We started at the Lair early saturday morning (like 10:30 am). We had three physical computers:

squash, IBM Aptiva,
pita: IBM Aptiva, PIII, 512 MB
zorro: IBM Aptiva, PIII, 512 MB

We spent the first several hours getting all machines properly booting and installed with Debian. We then spent a lot of time installing things like Gobby and silc and getting everyone on the same virtual spaces (since being physically present wasn’t enough).

We assigned the following roles and software to each computer:

squash, Debian Etch, monitor the other two servers
pita, Debian Lenny, export hard drive space to the network
zorro, Debian Lenny, export hard drive space to the network

  "monitor"
+----------+          +----------+          +----------+
|          |          | P3 512MB |          | P3 512MB |
|  squash  |          |  pita    |          |  zorro   |
+-----------          +----------+          +----------+
  |     |               |     |               |     |
  |     |               |     |               |     |
  +-----|---------------+-----|---------------+-----|---------> to LAN/WAN
        |                     |                     |
        +---------------------+---------------------+ (private LAN)

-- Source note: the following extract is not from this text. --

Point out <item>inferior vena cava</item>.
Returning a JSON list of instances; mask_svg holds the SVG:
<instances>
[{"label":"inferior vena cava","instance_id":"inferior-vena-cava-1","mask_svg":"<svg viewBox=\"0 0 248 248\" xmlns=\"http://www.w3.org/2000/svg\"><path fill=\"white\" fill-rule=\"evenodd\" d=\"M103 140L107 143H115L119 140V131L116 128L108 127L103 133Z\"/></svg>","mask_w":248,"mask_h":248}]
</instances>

After much gnashing of teeth, we decided to setup the following architecture:

Rationale¶

In this scenario we manage the LVM for the underlying block devices on the Dom0’s themselves, handing off those componants to the DomUs who then manage their mdadm RAID.

We have N Dom0s, and K DomUs, where we assume that K > N.

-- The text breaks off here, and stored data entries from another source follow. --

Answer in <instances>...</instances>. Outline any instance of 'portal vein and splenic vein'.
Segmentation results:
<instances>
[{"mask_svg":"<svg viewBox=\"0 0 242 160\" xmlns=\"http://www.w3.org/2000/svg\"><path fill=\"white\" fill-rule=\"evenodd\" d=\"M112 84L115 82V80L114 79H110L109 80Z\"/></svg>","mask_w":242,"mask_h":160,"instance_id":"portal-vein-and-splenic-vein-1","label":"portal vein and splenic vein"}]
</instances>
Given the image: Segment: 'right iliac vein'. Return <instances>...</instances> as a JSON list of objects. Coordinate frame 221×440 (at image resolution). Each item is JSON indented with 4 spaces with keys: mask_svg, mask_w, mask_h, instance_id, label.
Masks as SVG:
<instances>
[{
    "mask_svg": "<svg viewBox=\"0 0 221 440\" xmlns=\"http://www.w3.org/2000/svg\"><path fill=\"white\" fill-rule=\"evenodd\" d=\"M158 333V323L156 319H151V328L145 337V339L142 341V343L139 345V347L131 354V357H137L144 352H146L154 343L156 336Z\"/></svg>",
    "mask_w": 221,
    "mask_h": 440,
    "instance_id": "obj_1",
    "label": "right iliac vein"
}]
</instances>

Other architecture scenarios¶

Other scenarios we toyed with were bringing the RAID management down into the Dom0, and we actually ended up going with the Dom0 managing the RAID initially. It wasn’t exactly clear from the beginning which way would prove to be the preferable as each had its own advantages and disadvantages.

Advantage of Dom0 managing RAID: rebuilds can be more easily coordinated within a dom0, if many devices are attempting to rebuild simultaneously.

Advantage of DomU managing RAID: DomU migration should be smoother, as Dom0’s don’t need to know about handing off RAID management during the transfer.

Another model was to have all Dom0 block devices exported directly as PVs into a single, cluster-wide VG. The advantage of this would be ease of management from any of the Dom0s. Disadvantage is the cluster-LVM is apparently flakey.

Take a break¶

Since the architecture design, goals and possibilities were complicated and we had to do a lot of drawing on a whiteboard and talking about abstract ideas our heads were about to explode, so we had to take a break:

# aptitude install bb
# /usr/games/bb

After watching this and eating some roti, we were much better off.

Setup the Dom0 (the hosts)¶

We installed the following packages on pita and zorro:

linux-image-2.6.18-5-xen-686
xen-hypervisor-3.1-1-i386

Then we edited /boot/grub/menu.lst:

## The following ouputs grub to the serial console and should be added to the top
serial --unit=0 --speed=115200 --parity=no --stop=1
terminal serial
## Xen hypervisor options to use with the default Xen boot option
## setting the mem option limits the amount of RAM that the dom0 takes to only 128
# xenhopt=dom0_mem=131072 com1=115200,8n1

We then rebooted the machines to get the hypervisor running, so Dom0 was up.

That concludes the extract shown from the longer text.